Sie müssen zunächst den Beschluss fassen, eine Ausschreibung aufzuheben. Das setzt insbesondere eine Auseinandersetzung mit den dafür in Betracht kommenden Gründen voraus. Auch müssen Sie dokumentieren, dass Sie mildere Mittel als die Aufhebung (z.B. Preisaufklärung, Reduzierung des auszuschreibenden Leistungsumfangs, Rückversetzung des Vergabeverfahrens etc.) geprüft haben. Kommen Sie dann zu dem Ergebnis, dass nur die Aufhebung der Ausschreibung in Betracht kommt, müssen Sie vor allem Informations- und Dokumentationspflichten beachten.
Legen Sie den Bewerbern und Bietern unverzüglich (ohne schuldhaftes Zögern) die Gründe, die zur Aufhebung der Ausschreibung geführt haben, dar und informieren Sie ggf. zudem über Ihre Absicht, ein neues Vergabeverfahren einzuleiten (vgl. § 63 Abs. 2 VgV, § 17 Abs. 2 VOB/A-EU 2019, § 32 Abs. 2 KonzVgV, § 57 Satz 2 SektVO, § 46 Abs. 1 UVgO). Die Bieter und Bewerber müssen die Rechtmäßigkeit der Aufhebung nachvollziehen können.

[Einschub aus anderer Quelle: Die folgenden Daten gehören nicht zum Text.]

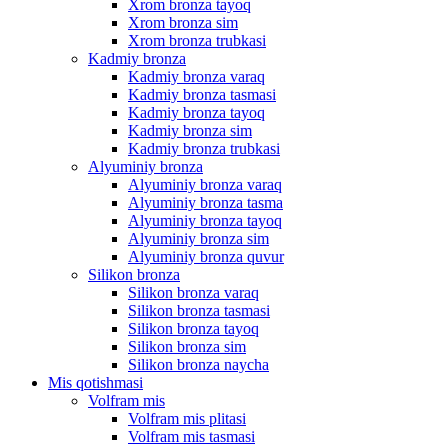
Xrom bronza tayoq
Xrom bronza sim
Xrom bronza trubkasi
Kadmiy bronza
Kadmiy bronza varaq
Kadmiy bronza tasmasi
Kadmiy bronza tayoq
Kadmiy bronza sim
Kadmiy bronza trubkasi
Alyuminiy bronza
Alyuminiy bronza varaq
Alyuminiy bronza tasma
Alyuminiy bronza tayoq
Alyuminiy bronza sim
Alyuminiy bronza quvur
Silikon bronza
Silikon bronza varaq
Silikon bronza tasmasi
Silikon bronza tayoq
Silikon bronza sim
Silikon bronza naycha
Mis qotishmasi
Volfram mis
Volfram mis plitasi
Volfram mis tasmasi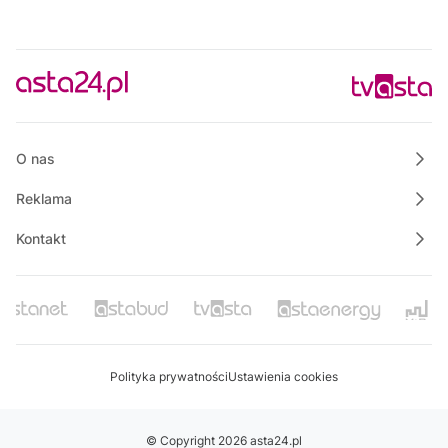
O nas
Reklama
Kontakt
Polityka prywatności
Ustawienia cookies
© Copyright 2026 asta24.pl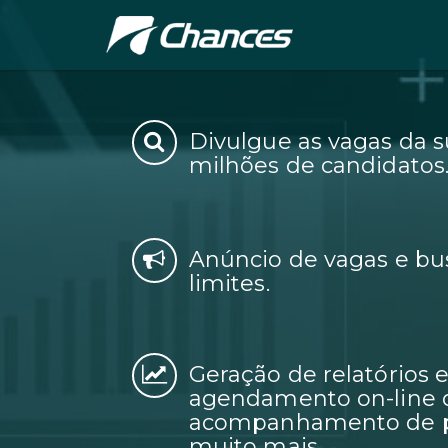
Divulgue as vagas da 
milhões de candidatos
Anúncio de vagas e bu
limites.
Geração de relatórios
agendamento on-line d
acompanhamento de pr
muito mais.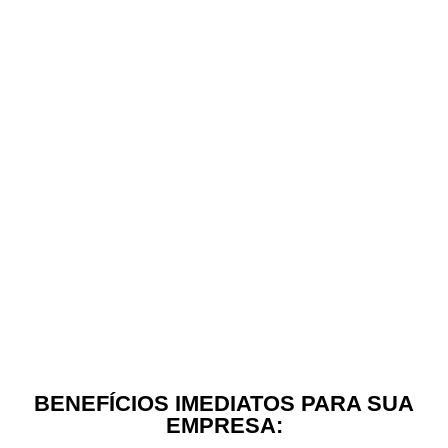
Processos:
Como está estruturado a
cadeia de valor da sua empresa?
Sistemas
: Qual o nível de maturidade da
sua Governança?
KRI´s:
Quais são os indicadores de
riscos que tem já sendo medidos na sua
empresa?
NETWORKING:
Quais são as conexões
que construir e que geram negócios
para sua empresa todos os dias?
BENEFÍCIOS IMEDIATOS PARA SUA
EMPRESA:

Ausreichend ist aber eine kurze Begründung, die das Vorliegen der Aufhebungsvoraussetzungen der jeweiligen Vergabevorschrift überprüfbar macht. Sie sind außerdem dazu verpflichtet, die Gründe für die Aufhebung ausreichend zu dokumentieren und dadurch eine Nachprüfung zu ermöglichen.

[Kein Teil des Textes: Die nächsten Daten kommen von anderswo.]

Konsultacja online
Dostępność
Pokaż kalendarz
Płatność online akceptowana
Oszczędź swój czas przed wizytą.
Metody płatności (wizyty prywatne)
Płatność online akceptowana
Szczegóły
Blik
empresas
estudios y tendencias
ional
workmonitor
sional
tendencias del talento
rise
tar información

Ausnahmsweise Aufhebung der Aufhebung
In Ausnahmefällen kann die Aufhebung des Vergabeverfahrens wieder aufgehoben werden (sog. Aufhebung der Aufhebung). Gemeint sind damit Fälle, in denen Bieter in Oberschwellen-Vergabeverfahren (europaweite Ausschreibungen) die Aufhebung eines Vergabeverfahrens vor der Vergabekammer angreifen und die Weiterführung des Vergabeverfahrens erreichen.
Nachdem es keinen Zwang gibt, ein Vergabeverfahren zu beenden und einen Vertrag zu schließen, kommt eine Aufhebung der Aufhebung aber nur ausnahmsweise in Betracht. Angenommen wurde das von der Rechtsprechung etwa, wenn es keinen sachlichen Grund für die Aufhebung gibt und die Aufhebung nur zum Schein („Scheinaufhebung“) erfolgt, um einen bestimmten Bieter zu bevorzugen oder zu benachteiligen (vgl. VK Sachsen, 17.01.2019, 1/SVK/033/18; VK Sachsen-Anhalt, 12.09.2018, 3 VK LSA 49/18).
Fazit
Wenn es in einem Vergabeverfahren nicht so läuft, wie Sie es als öffentlicher Auftraggeber erwartet haben, besteht die Möglichkeit der Aufhebung der Ausschreibung. Sie sind nicht gezwungen, ein Vergabeverfahren mit Zuschlag zu beenden. Auf der „sicheren Seite“ sind Sie aber nur, wenn sachliche Aufhebungsgründe vorliegen und Sie das Verfahren zur Aufhebung der Ausschreibung (insbesondere Unterrichtung der Bieter und Bewerber, Einhaltung der Dokumentationspflichten) beachten.